Today Harrity is the “photo coach” and a contributing photographer for the Calistoga (CA) Tribune, a “thriving weekly newspaper” with a circulation of approximately 1,000.
Now that Harrity has been named a Sprague Award winner, all three of the top national news weekly magazines' former White House photographers have received NPPA’s top honor. Time magazine's Dirck Halstead was the 2004 Sprague recipient, and Newsweek's Wally McNamee was the 2005 recipient. U.S. News & World Report, which was the nation’s other leading weekly news magazine, was illustrated with Harrity’s photographs.
At one of the world’s most recognized and iconic magazines, Sprague Award winner Dimick leads National Geographic Magazine’s environmental coverage, documenting the nexus between human aspiration and earth's ability to sustain us, a place that he calls “a fascinating intersection for photojournalists to explore in this time of rapid global environmental change.”
Dimick guided creation of a single-topic magazine issue on global fresh water in April 2010, and directed a year-long series on global population called “7 Billion” in 2011. And he originated and orchestrated the creation of a 74-page, three-story project on climate change called “Global Warming: Bulletins from a Warmer World” in 2004.
“It is very humbling to be recognized by the NPPA for my work, which is as much the work of many collaborators and supporters as it is my own,” Dimick told News Photographer magazine today. “The many stories on environmental issues we have published in National Geographic in recent years would never have happened without the strong support of editors Chris Johns and Bill Allen. They have willingly tolerated my obsession for visualizing global environmental change with documentary photojournalism.
“If anything I hope that this recognition will raise the profile of environmental photojournalism, and the possibilities it offers as a way for photojournalists to show and explain the changes we see in the world now.”
He says that environmental issues will only become central to the concerns and work of photojournalists as the world continues to confront more extreme weather, melting ice caps, shifting seasons, rising seas, and other expanding impacts of humanity's love affair for fossil carbon fuels.
"As the world changes we see more and more that environmental photojournalists can be on the front lines showing and explaining with their pictures what is happening on the ground as climate change drives more crop failures, droughts, and floods, and as a result create the kinds of political unrest and turmoil that challenge the security of nations and human civilization in years ahead. Rapidly rising food prices sparked the Arab Spring revolution in Tunisia two years ago, and food riots in Mexico in 2008 were caused by corn crop shortages. We are only beginning to see impacts on freshwater and food supplies worldwide as climate and weather conditions shift to a new state."

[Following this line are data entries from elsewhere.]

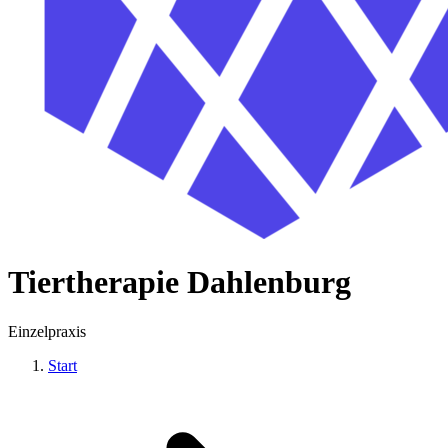
Tiertherapie Dahlenburg
Einzelpraxis
Start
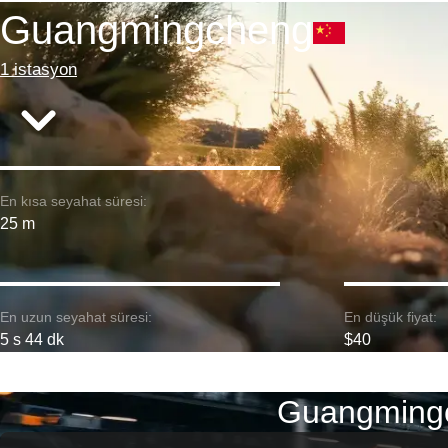
Guangmingcheng
1 istasyon
En kısa seyahat süresi:
25 m
En uzun seyahat süresi:
En düşük fiyat:
5 s 44 dk
$40
Guangmingc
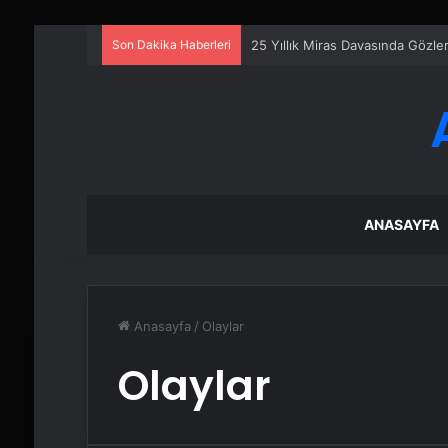
Son Dakika Haberleri
25 Yıllık Miras Davasında Gözl
ANASAYFA
Anasayfa
/
Olaylar
Olaylar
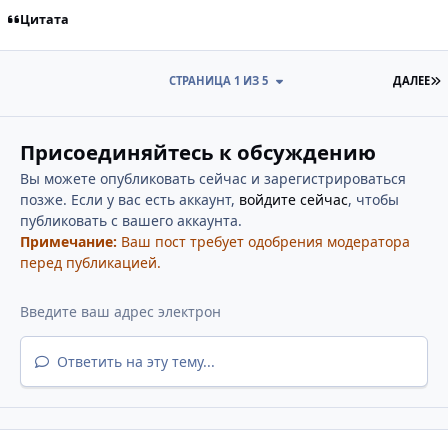
Цитата
П
СТРАНИЦА 1 ИЗ 5
ДАЛЕЕ
Присоединяйтесь к обсуждению
Вы можете опубликовать сейчас и зарегистрироваться
позже. Если у вас есть аккаунт,
войдите сейчас
, чтобы
публиковать с вашего аккаунта.
Примечание:
Ваш пост требует одобрения модератора
перед публикацией.
Ответить на эту тему...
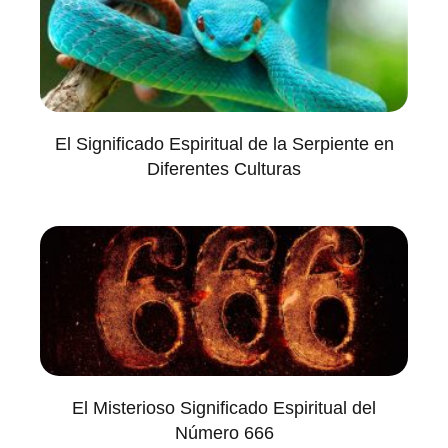
El Significado Espiritual de la Serpiente en
Diferentes Culturas
El Misterioso Significado Espiritual del
Número 666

Dimick joined the Geographic in in 1980 and was a picture editor for National Geographic Traveler from 1984 to 1987. He joined the magazine staff as a picture editor in 1991 after a decade of editing a dozen Geographic books and working for Traveler. Dimick has specialized in environmental coverage since 1998.
Before National Geographic, Dimick worked as a photojournalist, picture editor, and reporter for daily newspapers in Oregon and Washington, including the Corvallis (OR) Gazette Times, the McMinnville (OR) News-Register, the Pendleton East Oregonian, and the Walla Walla (WA) Union Bulletin. From 1978 until 1980, he was a picture editor for The Courier-Journal in Louisville, KY.
Dimick has an agricultural degree from Oregon State University and a master’s degree in agricultural journalism from the University of Wisconsin-Madison. Since 2008, he’s has been a co-organizer of the annual Aspen Environment Forum, and for 16 years he’s been a faculty member at the historic Missouri Photo Workshop.